While the daily grind of being a small business owner takes a lot of twists and turns and mostly unpredictable, one thing that it never is...is boring. Indiana Jones could even learn a thing or two from small business owners. Except for out-running boulders. He's still better at that.

Sunday, November 15, 2009

The role of spilled ketchup in my path to business ownership.

I've been associated with Teed & Brown for almost 5 years and the past 2 years have seen the most change. I got my degree from the University of Connecticut in 2005 in Agronomy with a concentration on Turfgrass Science. When most graduates in my program had dreams of managing golf courses, I always knew I wanted to own my own business. Looking back to before college I'm not really sure why I thought having my own business looked so enticing.

During the first two summers I was in college I cut lawns for the Parks Department in my home town. I would spend late afternoons and weekends doing side work for people making what I perceived to be "awesome" money. ($15/ hr cash trimming trees, clearing brush, picking weeds, spreading mulch...you know... the glamorous stuff.) At that point running my own "business" was a way to make extra cash that went to paying for tuition, books and rent along with the cheapest brand of fermented hops and barley with what was left over. The two summers I spent with the Parks Department showed me that a focus on the science of turf maintenance was what I wanted as a career. The following summer at an extremely high-end country club proved that punching a clock with minimal advancement and little career ownership was something I didn't want in my future.

Then everything changed.
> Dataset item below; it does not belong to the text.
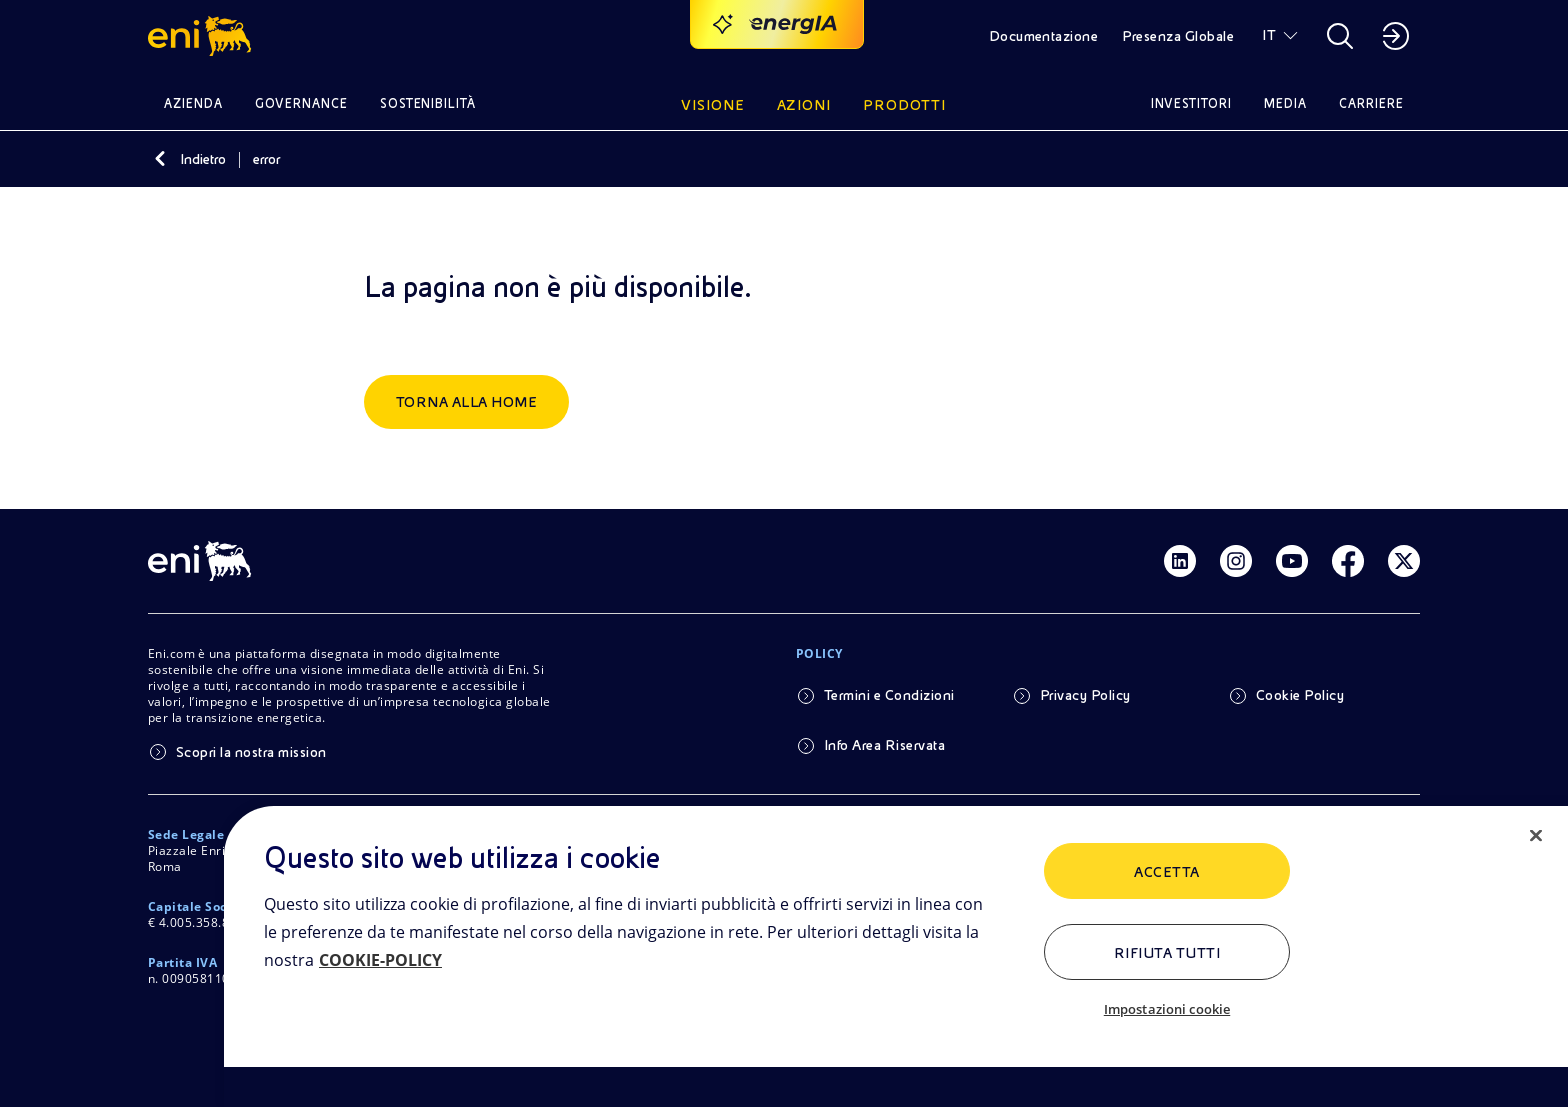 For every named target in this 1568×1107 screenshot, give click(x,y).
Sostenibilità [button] (428, 103)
At a random Turf club meeting during the fall of my senior year in college we had a guest speaker, Christopher Brown (not the singer/ dancer) who was talking about a business as an asset, sellable for profit, much like a home is. He talked about brand building, franchises as a network of small business using the benefits of a well recognized brand for a like cause. You know what to expect when you purchase from any franchise. (Someone says "McDonald's" and you can immediately think of what the burgers are like.) It was the mention of franchises like McDonald's that led Chris to mention why he was donning the perfectly creased/pressed UCONN shirt. We all just assumed he buys shirts from all the schools where he speaks so he fits in or as a way to unify the room or something. (Chris's explanation that the burger he had on the way to UCONN had left his shirt covered in ketchup, leaving him in need of a clean one, which he purchased at the CO-OP.) Aside from the talk of a Heinz covered shirt, the talk about business changed my perception of business ownership, franchises and assets, forever. It was a captivating talk about being able to have a business and own my career. Chris's talk was the 30 or so minutes that most had me sure of what I would be working toward after college.
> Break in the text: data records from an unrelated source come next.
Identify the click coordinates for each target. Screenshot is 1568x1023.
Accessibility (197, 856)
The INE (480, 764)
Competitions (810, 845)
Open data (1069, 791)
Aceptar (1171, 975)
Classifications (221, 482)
After graduating college I started working with Teed & Brown to see what running a service business was all about. After three years of learning day-to-day operations, sales, production, billing, building better business relationships and the like, I opened the first independent Teed & Brown franchise in January 2008. Two years into true business ownership, I often look back and wonder how things professionally would be different had I not heard the business talk that changed everything. I wonder if that famous ketchup stain ever came out either?